Your Own Private AI: Run a Local LLM with Ollama and Build a RAG System Over Your Documents

 

Every time you paste code into ChatGPT or Claude, that code leaves your machine and lands on someone else's server. For personal projects, that's fine. But for proprietary algorithms, internal business logic, client data, or anything regulated by HIPAA, GDPR, or SOC 2 -- it's a real problem.

The good news: in 2026, you can run genuinely capable AI models entirely on your own hardware. No API keys. No cloud. No data leaving your machine. And with a RAG (Retrieval-Augmented Generation) pipeline, you can make that local model answer questions grounded in your own documents -- PDFs, markdown files, code, internal wikis, whatever you have.

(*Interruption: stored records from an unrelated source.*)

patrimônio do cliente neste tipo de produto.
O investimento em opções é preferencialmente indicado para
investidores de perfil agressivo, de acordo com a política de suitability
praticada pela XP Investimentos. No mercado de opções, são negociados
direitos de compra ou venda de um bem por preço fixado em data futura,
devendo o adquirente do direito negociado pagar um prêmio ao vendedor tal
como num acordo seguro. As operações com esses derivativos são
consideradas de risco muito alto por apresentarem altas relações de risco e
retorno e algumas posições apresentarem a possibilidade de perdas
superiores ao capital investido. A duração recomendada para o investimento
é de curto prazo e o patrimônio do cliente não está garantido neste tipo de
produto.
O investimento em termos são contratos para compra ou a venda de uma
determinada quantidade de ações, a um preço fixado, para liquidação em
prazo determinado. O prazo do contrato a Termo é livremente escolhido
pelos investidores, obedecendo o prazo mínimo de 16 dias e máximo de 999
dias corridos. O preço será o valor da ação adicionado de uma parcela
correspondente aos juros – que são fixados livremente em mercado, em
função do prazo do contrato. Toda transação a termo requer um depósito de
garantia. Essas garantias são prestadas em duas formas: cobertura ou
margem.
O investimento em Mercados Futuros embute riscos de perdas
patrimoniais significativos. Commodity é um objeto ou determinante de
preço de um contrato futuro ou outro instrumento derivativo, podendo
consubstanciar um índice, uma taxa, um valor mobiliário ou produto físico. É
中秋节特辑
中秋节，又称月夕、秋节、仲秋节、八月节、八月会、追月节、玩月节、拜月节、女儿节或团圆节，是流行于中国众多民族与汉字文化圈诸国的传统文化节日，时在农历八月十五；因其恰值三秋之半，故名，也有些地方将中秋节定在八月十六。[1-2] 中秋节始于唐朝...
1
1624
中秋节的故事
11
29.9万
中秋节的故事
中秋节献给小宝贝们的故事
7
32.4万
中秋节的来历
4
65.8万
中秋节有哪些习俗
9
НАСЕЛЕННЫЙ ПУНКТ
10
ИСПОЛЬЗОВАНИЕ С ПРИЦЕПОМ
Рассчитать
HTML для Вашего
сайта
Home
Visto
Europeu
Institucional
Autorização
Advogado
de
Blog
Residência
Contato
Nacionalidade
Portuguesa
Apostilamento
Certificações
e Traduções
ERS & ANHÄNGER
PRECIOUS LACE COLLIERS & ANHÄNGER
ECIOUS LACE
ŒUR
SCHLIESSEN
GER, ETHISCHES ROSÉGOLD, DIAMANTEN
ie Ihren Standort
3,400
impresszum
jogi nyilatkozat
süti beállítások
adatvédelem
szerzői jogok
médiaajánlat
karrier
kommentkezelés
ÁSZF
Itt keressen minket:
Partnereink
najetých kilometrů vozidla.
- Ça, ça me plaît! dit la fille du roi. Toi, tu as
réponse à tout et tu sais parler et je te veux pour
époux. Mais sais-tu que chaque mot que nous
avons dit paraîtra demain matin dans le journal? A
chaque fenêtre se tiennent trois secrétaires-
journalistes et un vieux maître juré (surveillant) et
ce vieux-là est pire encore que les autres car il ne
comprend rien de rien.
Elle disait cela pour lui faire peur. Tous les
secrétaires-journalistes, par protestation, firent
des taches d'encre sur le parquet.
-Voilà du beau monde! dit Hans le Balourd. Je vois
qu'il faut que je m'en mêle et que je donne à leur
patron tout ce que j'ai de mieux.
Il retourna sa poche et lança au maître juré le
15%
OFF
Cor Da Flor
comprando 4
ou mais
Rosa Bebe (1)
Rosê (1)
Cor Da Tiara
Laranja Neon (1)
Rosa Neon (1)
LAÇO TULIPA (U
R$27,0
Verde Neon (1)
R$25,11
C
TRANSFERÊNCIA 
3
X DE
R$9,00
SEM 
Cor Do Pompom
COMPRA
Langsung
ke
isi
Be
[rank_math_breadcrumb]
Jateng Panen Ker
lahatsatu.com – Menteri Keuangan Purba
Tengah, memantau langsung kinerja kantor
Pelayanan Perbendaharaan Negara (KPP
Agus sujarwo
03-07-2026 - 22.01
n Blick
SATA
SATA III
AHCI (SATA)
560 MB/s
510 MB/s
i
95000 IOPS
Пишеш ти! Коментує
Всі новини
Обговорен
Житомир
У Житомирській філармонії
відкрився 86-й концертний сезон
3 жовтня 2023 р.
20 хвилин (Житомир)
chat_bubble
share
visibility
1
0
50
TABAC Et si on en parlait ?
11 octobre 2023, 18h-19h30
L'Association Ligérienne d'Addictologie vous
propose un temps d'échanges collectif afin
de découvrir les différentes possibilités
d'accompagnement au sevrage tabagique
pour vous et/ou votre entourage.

This guide walks you through the entire setup: installing Ollama, picking the right model for your hardware, setting up a ChatGPT-like web interface, and building a working RAG system that queries your own documents. All of it runs locally.


What You'll Need

  • A reasonably modern computer -- 8 GB RAM minimum (16 GB recommended) with an SSD
  • macOS, Linux, or Windows -- Ollama runs natively on all three
  • Docker -- for Open WebUI (the chat interface)
  • Python 3.10+ -- for the RAG pipeline
  • A GPU is helpful but not required -- Ollama falls back to CPU inference automatically

Part 1: Install Ollama and Run Your First Model

Installation

macOS:

brew install ollama

Or download directly from ollama.com.

Linux:

curl -fsSL https://ollama.com/install.sh | sh
sudo systemctl start ollama
sudo systemctl enable ollama

Windows:

Download the installer from ollama.com and run it. The CLI gets added to your PATH automatically.

Run Your First Model

ollama run llama3.1:8b

That's it. Ollama downloads the model (about 4.9 GB) and drops you into an interactive chat. Type a question, get an answer -- all running on your machine.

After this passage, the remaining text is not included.